Material shown section start

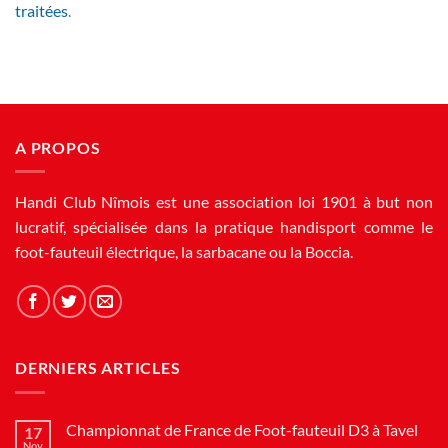
traitées
.
A PROPOS
Handi Club Nîmois est une association loi 1901 à but non
lucratif, spécialisée dans la pratique handisport comme le
foot-fauteuil électrique, la sarbacane ou la Boccia.
DERNIERS ARTICLES
Championnat de France de Foot-fauteuil D3 à Tavel
17
Nov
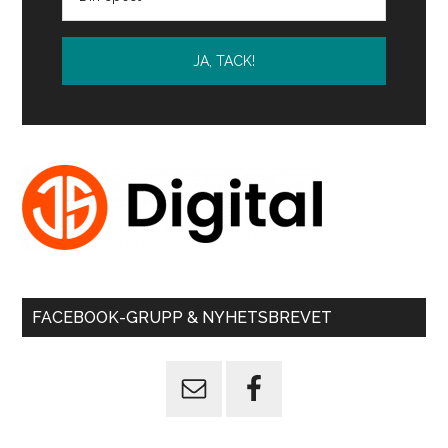
FACEBOOK-GRUPP & NYHETSBREVET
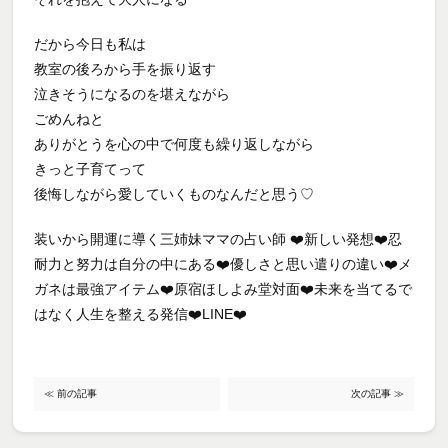
だから今日も私は
教室の後ろから手を振り返す
泣きそうになるのを堪えながら
ごめんねと
ありがとうを心の中で何度も繰り返しながら
きっと子育てって
後悔しながら愛していくものなんだと思う♡
装いから開運に導く三姉妹ママの占い師 ❤️新しい発想❤️忍
耐力と努力は自分の中にある❤️優しさと思い遣りの違い❤️メ
ガネは最強アイテム❤️原宿ほしよみ堂対面❤️未来を当てるで
はなく人生を整える発信❤️LINE❤️
≪ 前の記事
次の記事 ≫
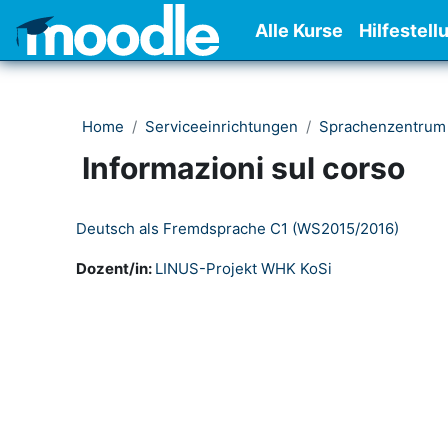
Vai al contenuto principale
Alle Kurse
Hilfestell
Home
Serviceeinrichtungen
Sprachenzentrum
Informazioni sul corso
Deutsch als Fremdsprache C1 (WS2015/2016)
Dozent/in:
LINUS-Projekt WHK KoSi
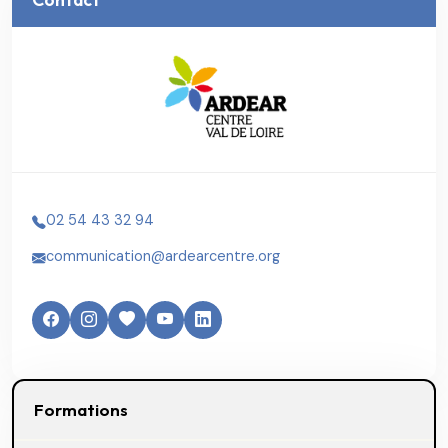
02 54 43 32 94
communication@ardearcentre.org
Formations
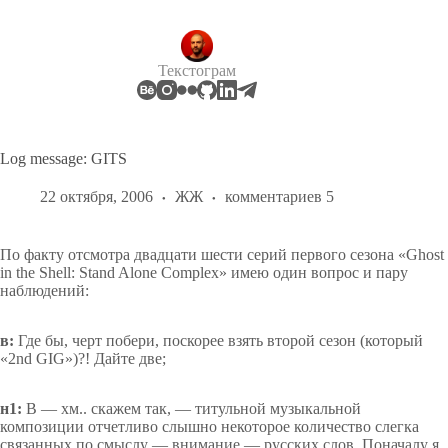
Перейти
к
сути
Текстограм
Log message: GITS
22 октября, 2006
ЖЖ
комментариев 5
По факту отсмотра двадцати шести серий первого сезона «Ghost
in the Shell: Stand Alone Complex» имею один вопрос и пару
наблюдений:
в:
Где бы, черт побери, поскорее взять второй сезон (который
«2nd GIG»)?! Дайте две;
н1:
В — хм.. скажем так, — титульной музыкальной
композиции отчетливо слышно некоторое количество слегка
связанных по смыслу — внимание — русских слов. Поначалу я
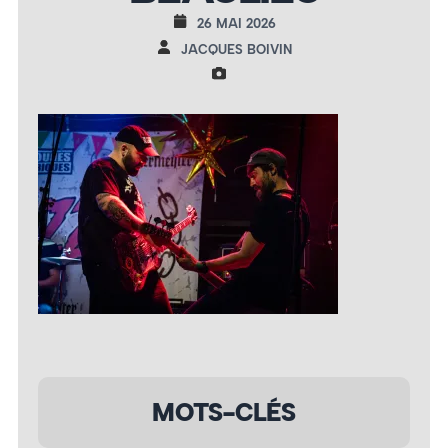
26 MAI 2026
JACQUES BOIVIN
MOTS-CLÉS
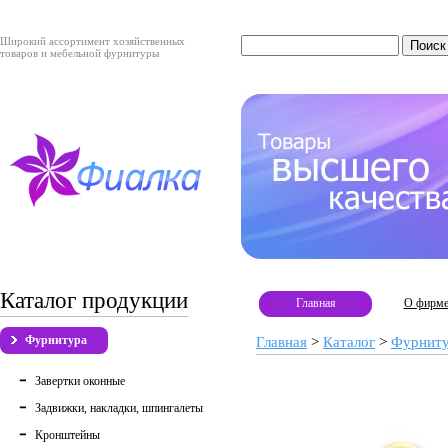
Широкий ассортимент хозяйственных
товаров и мебельной фурнитуры
Каталог продукции
Главная
О фирм
Фурнитура
Главная
>
Каталог
>
Фурнит
Завертки оконные
Задвижки, накладки, шпингалеты
Кронштейны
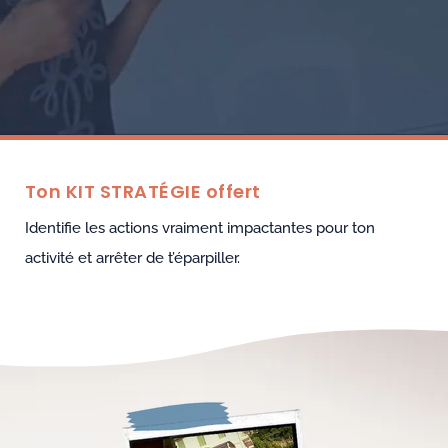
Ton KIT STRATÉGIE offert
Identifie les actions vraiment impactantes pour ton
activité et arrêter de t’éparpiller.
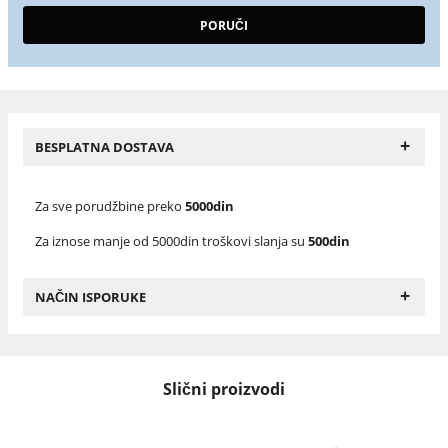
+
BESPLATNA DOSTAVA
Za sve porudžbine preko
5000din
Za iznose manje od 5000din troškovi slanja su
500din
+
NAČIN ISPORUKE
Slični proizvodi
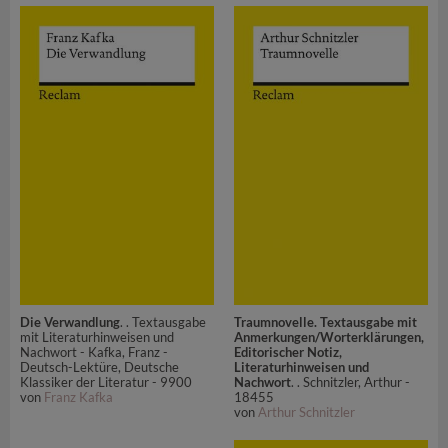
Die Verwandlung
. . Textausgabe
Traumnovelle. Textausgabe mit
mit Literaturhinweisen und
Anmerkungen/Worterklärungen,
Nachwort - Kafka, Franz -
Editorischer Notiz,
Deutsch-Lektüre, Deutsche
Literaturhinweisen und
Klassiker der Literatur - 9900
Nachwort
. . Schnitzler, Arthur -
von
Franz Kafka
18455
von
Arthur Schnitzler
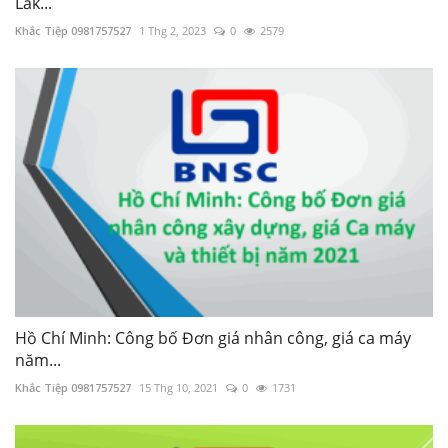
Khắc Tiệp 0981757527
1 Thg 2, 2023
0
2579
Hồ Chí Minh: Công bố Đơn giá nhân công, giá ca máy
năm...
Khắc Tiệp 0981757527
15 Thg 10, 2021
0
1731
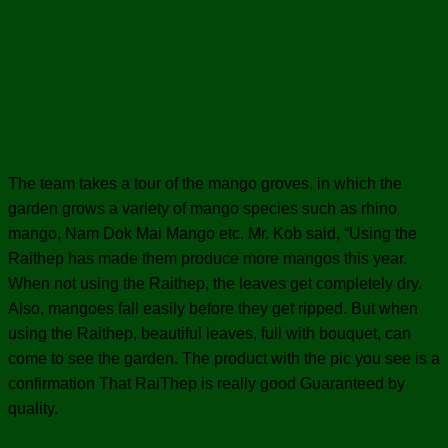
The team takes a tour of the mango groves, in which the
garden grows a variety of mango species such as rhino
mango, Nam Dok Mai Mango etc. Mr. Kob said, “Using the
Raithep has made them produce more mangos this year.
When not using the Raithep, the leaves get completely dry.
Also, mangoes fall easily before they get ripped. But when
using the Raithep, beautiful leaves, full with bouquet, can
come to see the garden. The product with the pic you see is a
confirmation That RaiThep is really good Guaranteed by
quality.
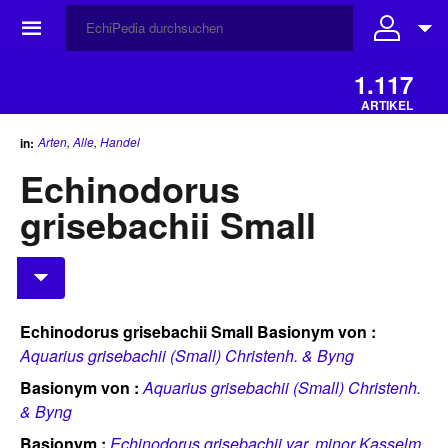
☰
1.117
ARTIKEL
Arten
,
Alle
,
Handel
in:
Echinodorus
grisebachii Small
Echinodorus grisebachii Small
Basionym von :
Aquarius grisebachii (Small) Christenh. & Byng
Basionym von :
Aquarius grisebachii (Small) Christenh.
& Byng
Basionym :
Echinodorus grisebachii var. minor Kasselm.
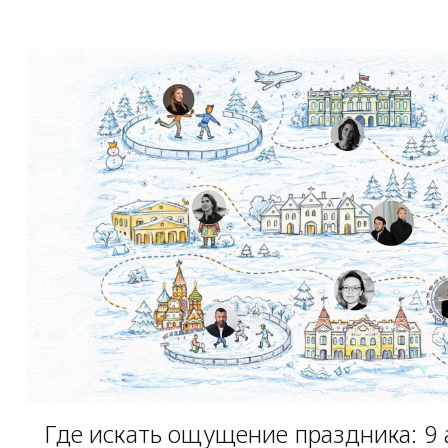
Где искать ощущение праздника: 9 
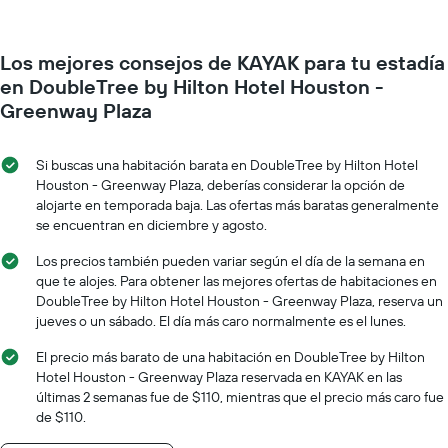
habitación
gráfico
a
muestra
medida
1
Los mejores consejos de KAYAK para tu estadía
que
eje
se
en DoubleTree by Hilton Hotel Houston -
Y
acerca
Greenway Plaza
que
la
indica
fecha
el
de
Si buscas una habitación barata en DoubleTree by Hilton Hotel
precio
la
Houston - Greenway Plaza, deberías considerar la opción de
promedio
estadía
alojarte en temporada baja. Las ofertas más baratas generalmente
de
El
una
se encuentran en diciembre y agosto.
gráfico
habitación
muestra
Los precios también pueden variar según el día de la semana en
1
que te alojes. Para obtener las mejores ofertas de habitaciones en
eje
DoubleTree by Hilton Hotel Houston - Greenway Plaza, reserva un
X
jueves o un sábado. El día más caro normalmente es el lunes.
que
indica
El precio más barato de una habitación en DoubleTree by Hilton
la
Hotel Houston - Greenway Plaza reservada en KAYAK en las
cantidad
últimas 2 semanas fue de $110, mientras que el precio más caro fue
de
de $110.
días
que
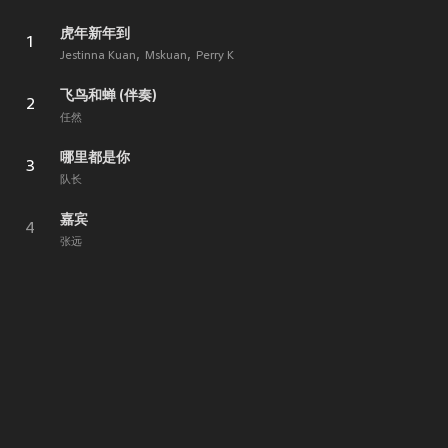
虎年新年到
1
Jestinna Kuan
Mskuan
Perry K
飞鸟和蝉 (伴奏)
2
任然
哪里都是你
3
队长
嘉宾
4
张远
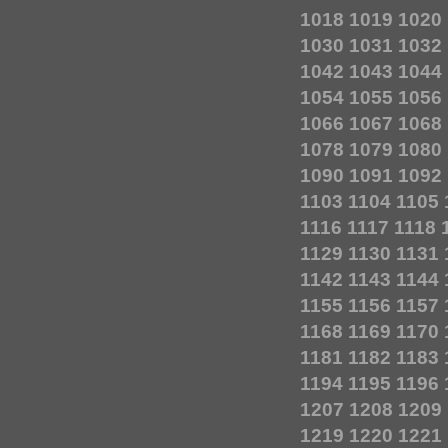
1018
1019
1020
1030
1031
1032
1042
1043
1044
1054
1055
1056
1066
1067
1068
1078
1079
1080
1090
1091
1092
1103
1104
1105
1116
1117
1118
1129
1130
1131
1142
1143
1144
1155
1156
1157
1168
1169
1170
1181
1182
1183
1194
1195
1196
1207
1208
1209
1219
1220
1221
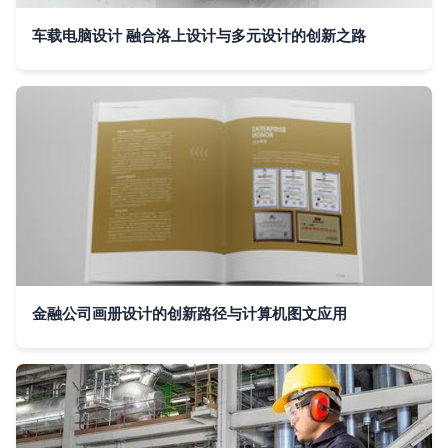
车载电脑设计 融合洛上设计与多元设计的创新之路
金融公司画册设计的创新路径与计算机图文应用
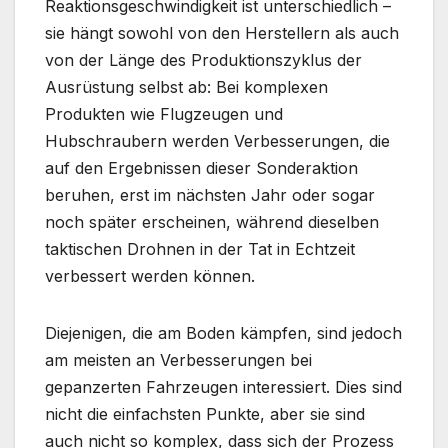
Reaktionsgeschwindigkeit ist unterschiedlich –
sie hängt sowohl von den Herstellern als auch
von der Länge des Produktionszyklus der
Ausrüstung selbst ab: Bei komplexen
Produkten wie Flugzeugen und
Hubschraubern werden Verbesserungen, die
auf den Ergebnissen dieser Sonderaktion
beruhen, erst im nächsten Jahr oder sogar
noch später erscheinen, während dieselben
taktischen Drohnen in der Tat in Echtzeit
verbessert werden können.
Diejenigen, die am Boden kämpfen, sind jedoch
am meisten an Verbesserungen bei
gepanzerten Fahrzeugen interessiert. Dies sind
nicht die einfachsten Punkte, aber sie sind
auch nicht so komplex, dass sich der Prozess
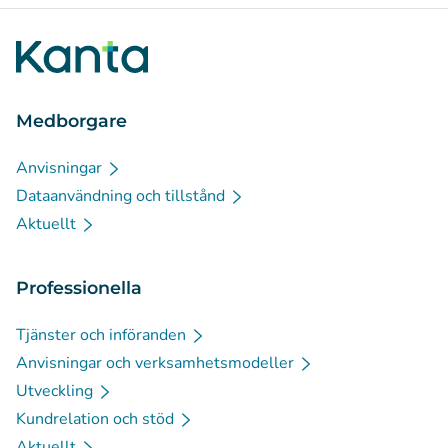
Medborgare
Anvisningar
Dataanvändning och tillstånd
Aktuellt
Professionella
Tjänster och införanden
Anvisningar och verksamhetsmodeller
Utveckling
Kundrelation och stöd
Aktuellt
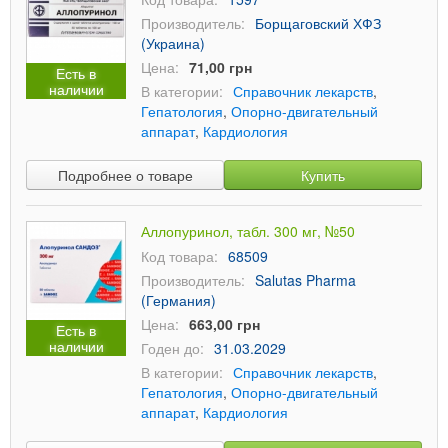
Производитель:
Борщаговский ХФЗ
(Украина)
Цена:
71,00 грн
Есть в
наличии
В категории:
Справочник лекарств
,
Гепатология
,
Опорно-двигательный
аппарат
,
Кардиология
Подробнее о товаре
Купить
Аллопуринол, табл. 300 мг, №50
Код товара:
68509
Производитель:
Salutas Pharma
(Германия)
Цена:
663,00 грн
Есть в
наличии
Годен до:
31.03.2029
В категории:
Справочник лекарств
,
Гепатология
,
Опорно-двигательный
аппарат
,
Кардиология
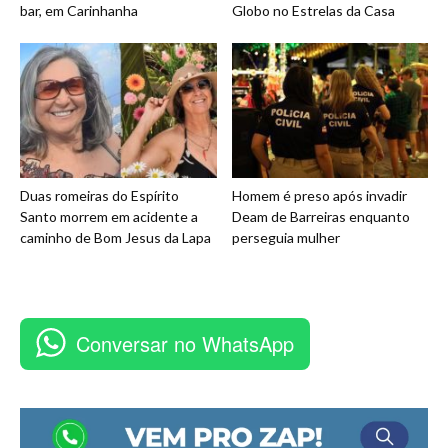
bar, em Carinhanha
Globo no Estrelas da Casa
Duas romeiras do Espírito
Homem é preso após invadir
Santo morrem em acidente a
Deam de Barreiras enquanto
caminho de Bom Jesus da Lapa
perseguia mulher
Conversar no WhatsApp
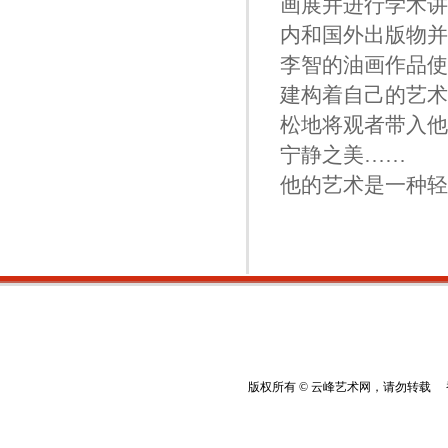
画展并进行学术讲
内和国外出版物并
李智的油画作品使
建构着自己的艺术
松地将观者带入他
宁静之美……
他的艺术是一种轻
版权所有 © 云峰艺术网，请勿转载 香港云峰：(8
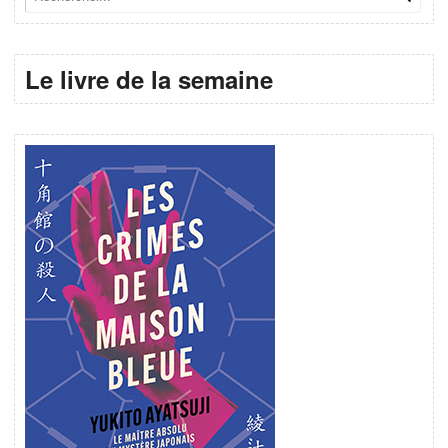
Le livre de la semaine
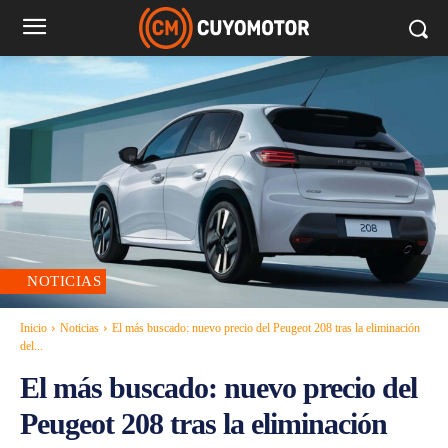
NOTICIAS
Inicio
Noticias
El más buscado: nuevo precio del Peugeot 208 tras la eliminación
del...
El más buscado: nuevo precio del
Peugeot 208 tras la eliminación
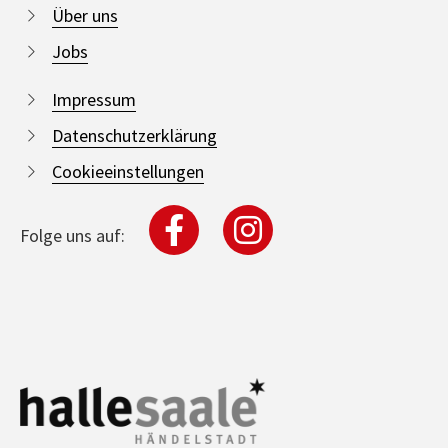
Über uns
Jobs
Impressum
Datenschutzerklärung
Cookieeinstellungen
Folge uns auf:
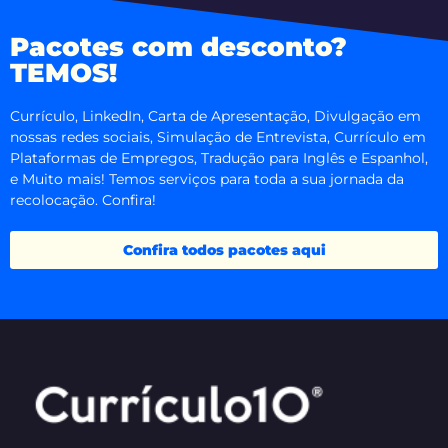
Pacotes com desconto?
TEMOS!
Currículo, LinkedIn, Carta de Apresentação, Divulgação em
nossas redes sociais, Simulação de Entrevista, Currículo em
Plataformas de Empregos, Tradução para Inglês e Espanhol,
e Muito mais! Temos serviços para toda a sua jornada da
recolocação. Confira!
Confira todos pacotes aqui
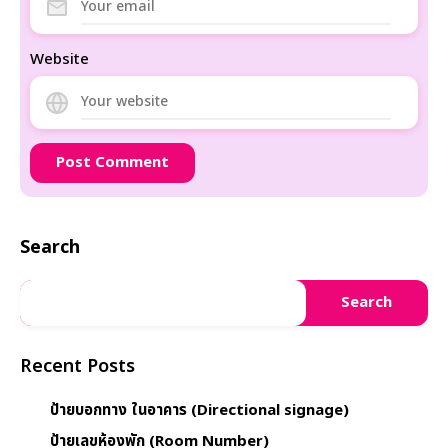
Website
Search
Search
Recent Posts
ป้ายบอกทาง ในอาคาร (Directional signage)
ป้ายเลขห้องพัก (Room Number)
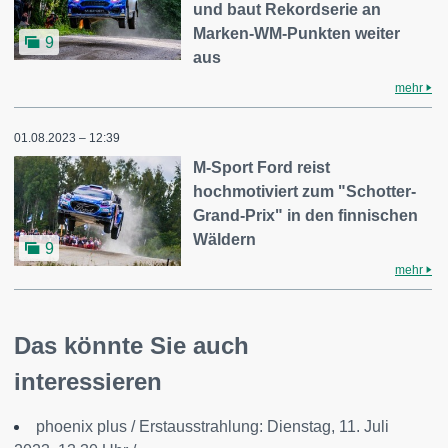
und baut Rekordserie an
Marken-WM-Punkten weiter
9
aus
mehr
01.08.2023 – 12:39
M-Sport Ford reist
hochmotiviert zum "Schotter-
Grand-Prix" in den finnischen
Wäldern
9
mehr
Das könnte Sie auch
interessieren
phoenix plus / Erstausstrahlung: Dienstag, 11. Juli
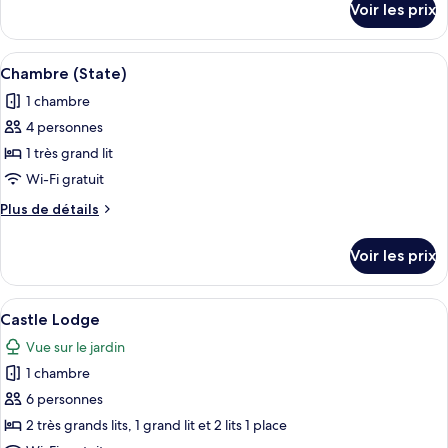
chambre :
Voir les prix
sur
Chambre
le
Majestueuse
type
Afficher
Une chambre d’hôtel avec un grand lit,
(State)
5
de
Chambre (State)
toutes
chambre
1 chambre
Chambre
les
Majestueuse
4 personnes
photos
(State)
pour
1 très grand lit
ce
Wi-Fi gratuit
type
Plus
Plus de détails
de
de
chambre :
détails
Voir les prix
sur
Chambre
le
(State)
type
Afficher
Un salon spacieux doté d’un plancher 
12
de
Castle Lodge
toutes
chambre
Vue sur le jardin
Chambre
les
(State)
1 chambre
photos
pour
6 personnes
ce
2 très grands lits, 1 grand lit et 2 lits 1 place
type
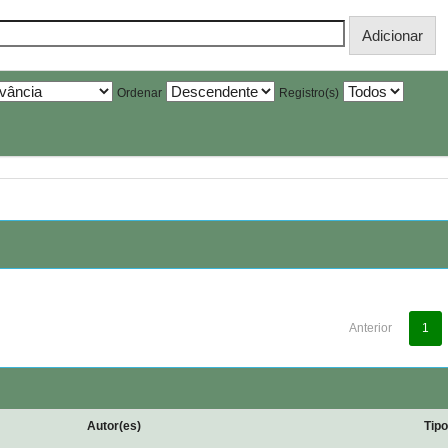
Ordenar
Registro(s)
Anterior
1
Autor(es)
Tip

Material shown section end

Work required: Every line above that has the string "Anvisningar" needs to be copied.

Answer box:
Anvisningar
Anvisningar och verksamhetsmodeller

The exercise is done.